- Source data
##########

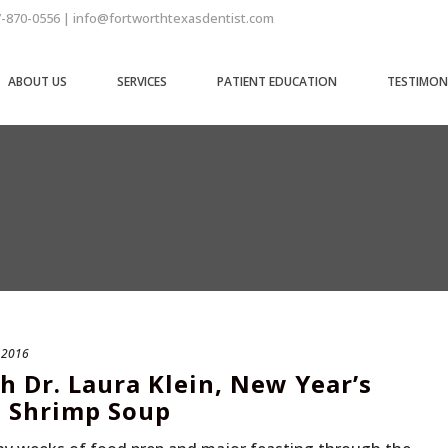
7-870-0556 | info@fortworthtexasdentist.com
ABOUT US
SERVICES
PATIENT EDUCATION
TESTIMON
, 2016
h Dr. Laura Klein, New Year’s
i Shrimp Soup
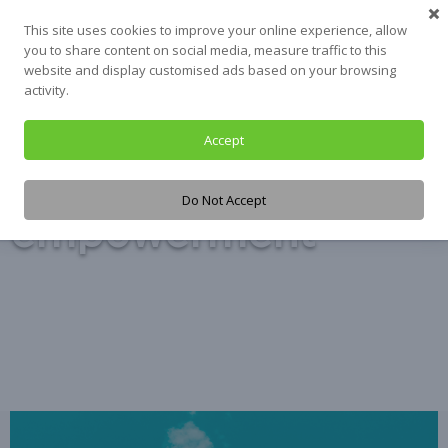
Skip
This site uses cookies to improve your online experience, allow
to
you to share content on social media, measure traffic to this
content
website and display customised ads based on your browsing
activity.
Accept
Tag:
Do Not Accept
empowerment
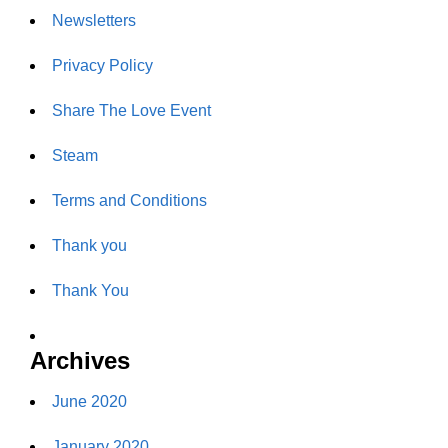
Newsletters
Privacy Policy
Share The Love Event
Steam
Terms and Conditions
Thank you
Thank You
Archives
June 2020
January 2020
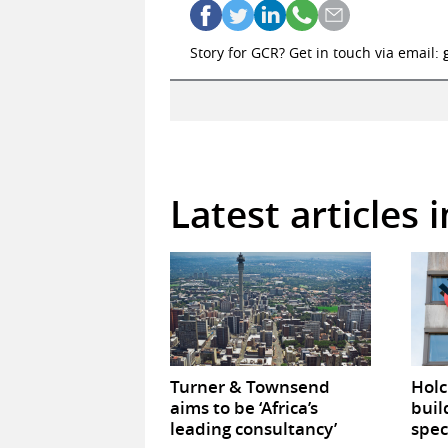
Story for GCR? Get in touch via email:
Latest articles
Turner & Townsend
Hol
aims to be ‘Africa’s
buil
leading consultancy’
spec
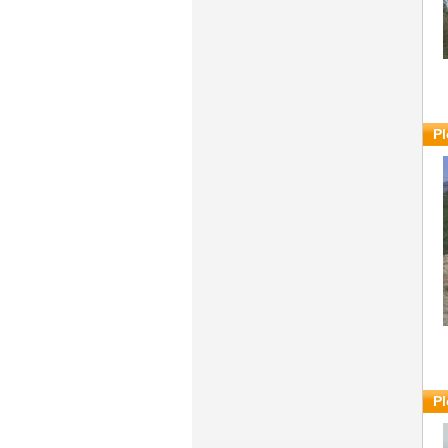
Pl
Pl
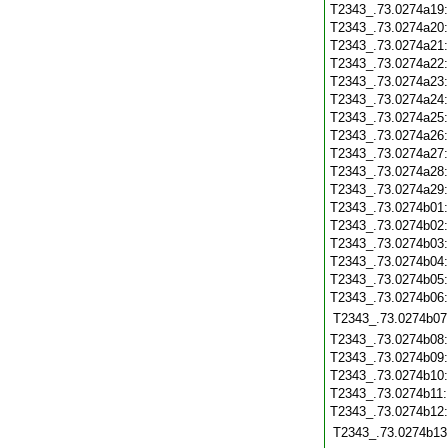
T2343_.73.0274a19
T2343_.73.0274a20
T2343_.73.0274a21
T2343_.73.0274a22
T2343_.73.0274a23
T2343_.73.0274a24
T2343_.73.0274a25
T2343_.73.0274a26
T2343_.73.0274a27
T2343_.73.0274a28
T2343_.73.0274a29
T2343_.73.0274b01
T2343_.73.0274b02
T2343_.73.0274b03
T2343_.73.0274b04
T2343_.73.0274b05
T2343_.73.0274b06
T2343_.73.0274b07
T2343_.73.0274b08
T2343_.73.0274b09
T2343_.73.0274b10
T2343_.73.0274b11
T2343_.73.0274b12
T2343_.73.0274b13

##########

- Task details
The records above are to be reproduced exactly; the pictures are to be left out.

- Response to this exercise
7-870-0556 | info@fortworthtexasdentist.com
ABOUT US
SERVICES
PATIENT EDUCATION
TESTIMON
, 2016
h Dr. Laura Klein, New Year’s
i Shrimp Soup
Skip
This site uses cookies to improve your online experience, allow
to
you to share content on social media, measure traffic to this
content
website and display customised ads based on your browsing
activity.
Accept
Tag:
Do Not Accept
empowerment
Newsletters
Privacy Policy
Share The Love Event
Steam
Terms and Conditions
Thank you
Thank You
Archives
June 2020
January 2020
Story for GCR? Get in touch via email:
Latest articles
Turner & Townsend
Hol
aims to be ‘Africa’s
buil
leading consultancy’
spec
Pl
Pl
T2343_.73.0274a19
T2343_.73.0274a20
T2343_.73.0274a21
T2343_.73.0274a22
T2343_.73.0274a23
T2343_.73.0274a24
T2343_.73.0274a25
T2343_.73.0274a26
T2343_.73.0274a27
T2343_.73.0274a28
T2343_.73.0274a29
T2343_.73.0274b01
T2343_.73.0274b02
T2343_.73.0274b03
T2343_.73.0274b04
T2343_.73.0274b05
T2343_.73.0274b06
T2343_.73.0274b07
T2343_.73.0274b08
T2343_.73.0274b09
T2343_.73.0274b10
T2343_.73.0274b11
T2343_.73.0274b12
T2343_.73.0274b13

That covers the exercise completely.